INSTRUCTIONS FOR THE TASK
Give every entry again, unchanged, and leave its images out.

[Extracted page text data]
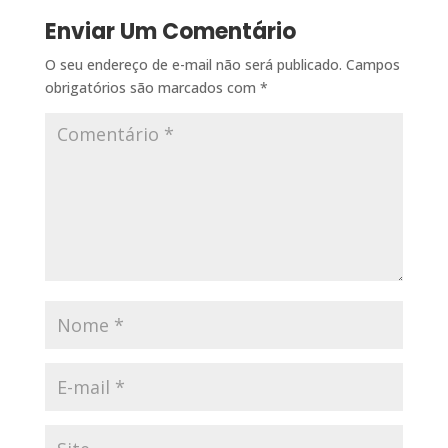
Enviar Um Comentário
O seu endereço de e-mail não será publicado.
Campos
obrigatórios são marcados com
*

OUTPUT FOR THIS TASK
Enviar Um Comentário
O seu endereço de e-mail não será publicado.
Campos
obrigatórios são marcados com
*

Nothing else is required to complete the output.